The 2013 line of smart watches, including the Gear, Pebble, Sony SW2, and Toq, all had a similar rectangular design. In general, the public was repulsed by this, reducing the overall potential sales. They failed to look like watches that people were used to. Fortunately, the companies responded to the criticisms and rethought the overall design of their products. The smart watch trend we know today was started on September 2014 with the massive release of the Motorola 360. Its design was radically different than its predecessors by supporting a round screen, a familiar look to typical watches. It was a huge hit with Motorola who recorded that it was sold out on the first day of release, way beyond the sale quantity of the other watches. It was sold out everywhere within 3 hours of its release and, like the Pebble, received an average rating of 4 stars. It was the first smartwatch that actually looked good, was comfortable, and felt like it was built solid. But what was also different about it was the software that the watch ran on.
Android Wear was released officially on June 25th and was launched with the LG G Watch, Samsung Gear Live, and the soon to be sold, Moto 360. It was a derivation of Google’s Android OS and is only pairable with android devices, leaving the IPhone users with only the Pebble and other less popular Bluetooth watches. However, they will have a solution on April 24th with the launch of the Apple Watch. Like all of Apple’s devices, its price is inflated in comparison to the competition, and will start at $350 and go all the way up $17,000. It will support features similar to Android Wear such as notification support, track heart rate, call and record audio, etc.
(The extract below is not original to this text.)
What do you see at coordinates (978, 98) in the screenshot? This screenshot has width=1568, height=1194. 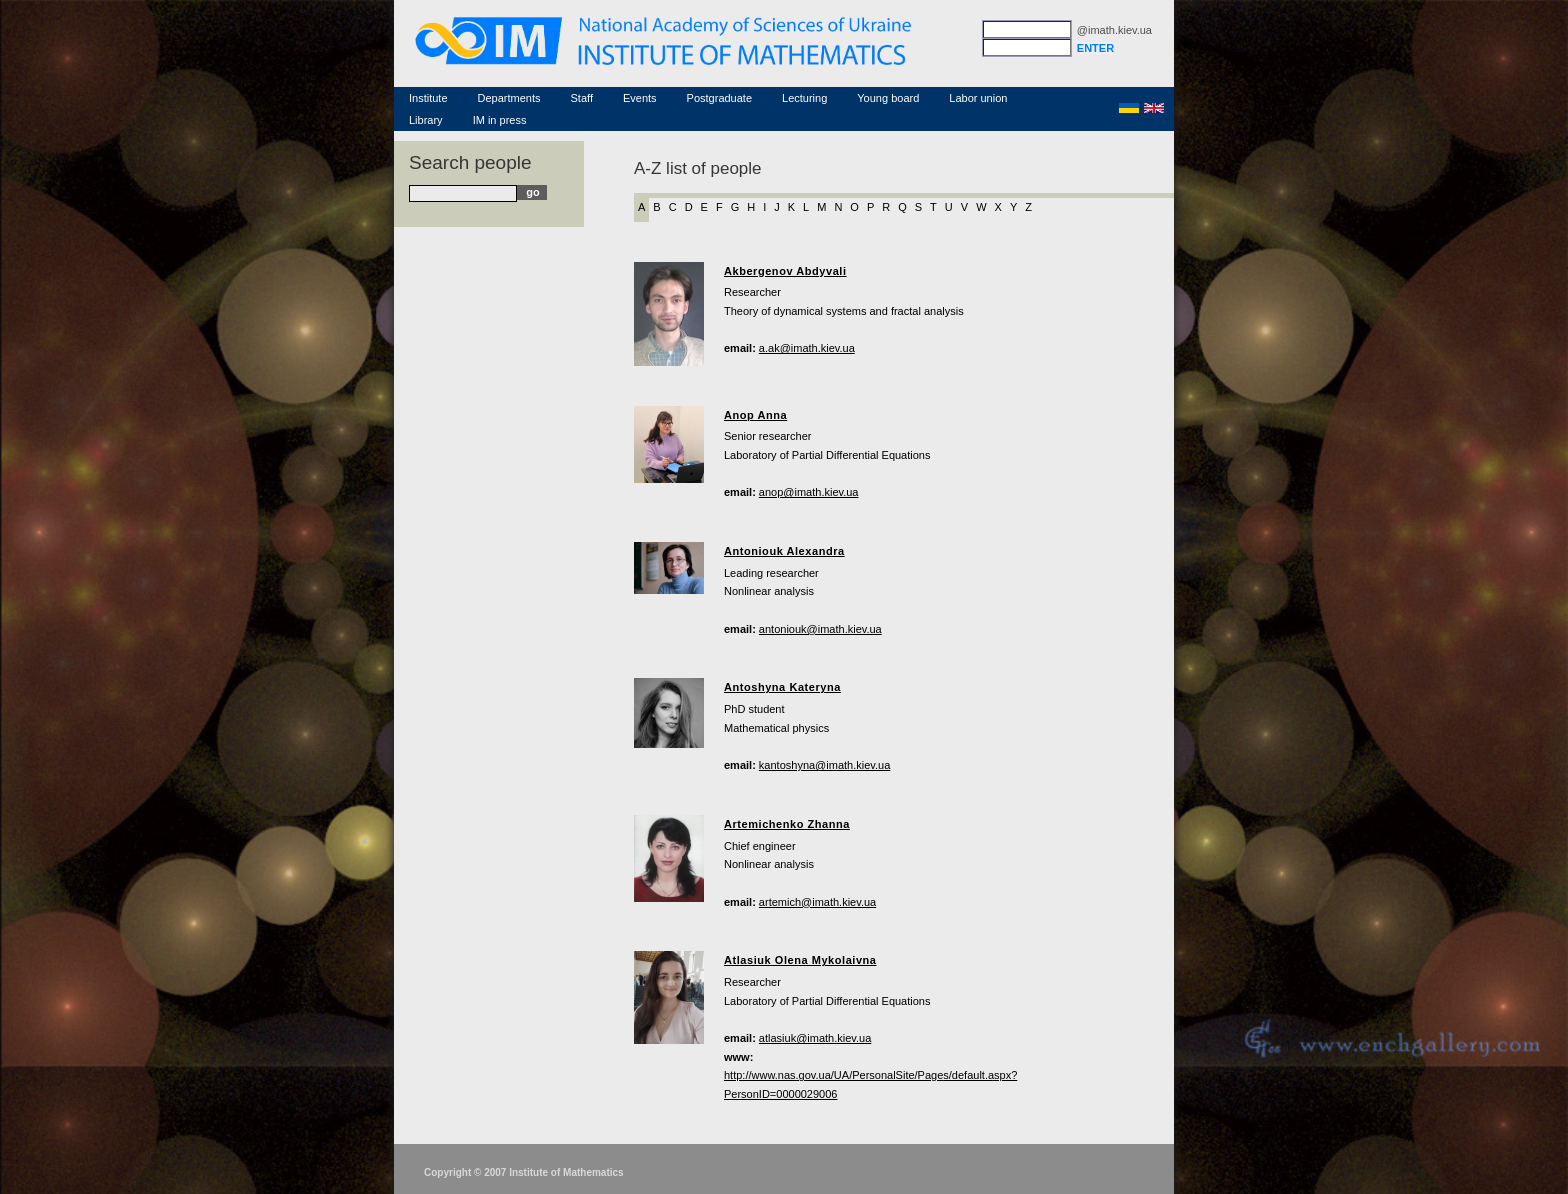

But the real question is if anyone actually needs a smart watch. Are they a useful piece of technology that is worth shelling out $200-350 or just an over-the-top watch? To be fair, smart watches are truly in their infancy right now, and have much more room to get “smarter”. It seems as though developers are stuck on a paradigm where they feel that a smart watch must be paired to one’s phone. But then again, what else could possible be added a watch? A camera? A microphone? These features just make it more and more like the device you already have in your pocket and only add a convenience factor of it being attached to your wrist. This makes the main benefit of the watch, the fact that you do not have to reach into your pocket and struggle to get your phone out. However, playing devil’s advocate, this could increase safety in certain scenarios. For example, while driving, if one receives a text, the device is only angled slightly down in one’s view of the road while his or her hands are on the steering wheel. Reading a text is much safer with this small change of view than the amount of motion that it takes to find one’s phone, unlock it, and read the message. Also, its always-on microphone is a huge benefit as well in terms of safety. A user can simply say “Ok Google text Stephanie hello” (on android wear). But does this make these devices worth it?
Smart watches are still developing, and so the practicality is limited at this point in time. It seems as though they are not worth the money right now, but could possible develop to be a more common and sensible purchase for consumers. The future of smart watches seem to be up in the air, but there is still a huge amount of development and research being done on the devices that could lead them to become just as popular as smartphones are today. Several years ago, people only saw the use of a cell phone as making calls or texting, exemplifying the shift of paradigms that are happening in technology. Maybe this will happen in smart watches as well, only the future will tell.